Jens Spahn, a senior German politician and key ally of Chancellor Friedrich Merz, has resigned as chair of the Christian Democrat (CDU) party after he and his husband used a surrogate mother to become parents - a practice Spahn has previously criticized and his party vehemently opposes. Surrogacy is banned in Germany under the 1990 Embryo Protection Act, punishable by up to three years in prison or a fine. Spahn, as health minister in 2020, refused to relax the ban. So he and his husband, Daniel Funke, did what any lawmaker opposed to surrogacy would do: they found a surrogate in the US.
In 2015, Spahn wrote that “as a gay man and a Christian I find it personally very hard to warm to the idea of a rented womb.” Yet on Wednesday, he welcomed baby Georg, telling Bild: “Georg is our greatest joy. This feeling is almost impossible to put into words.” The announcement drew immediate accusations of hypocrisy. Marion Rosin, a CDU member in Thuringia, told the BBC: “Politicians who set standards for others must be measured by them too. If that credibility is gone, resignation is a matter of consequence.”
In February, while Spahn’s surrogate was about four months pregnant, the CDU voted to maintain the surrogacy ban at a party conference. Spahn, 46, initially defended himself, telling Bild he had “wrestled with myself for a long time” before deciding to proceed. But critics weren't placated. Daniel Peters, CDU leader in Mecklenburg-Western Pomerania, called for resignation, saying it was “completely unacceptable” to vote one way and act differently privately. Health spokesperson Janosch Dahmen echoed the sentiment, noting the issue was about double standards, not the child.

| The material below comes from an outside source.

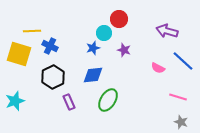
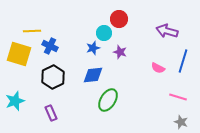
purple star: moved 4 px left, 2 px down
blue line: rotated 65 degrees clockwise
purple rectangle: moved 18 px left, 11 px down
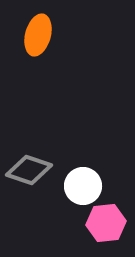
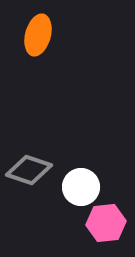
white circle: moved 2 px left, 1 px down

As calls mounted, Merz declined to comment, saying the matter would be discussed at the next executive meeting. On Saturday, Spahn resigned, stating: “In recent days, I have come to realise that my personal happiness in starting a family with my husband and becoming a father is incompatible with my political office.” Merz called the resignation “right and inevitable,” adding: “Credibility is the most valuable asset in politics.”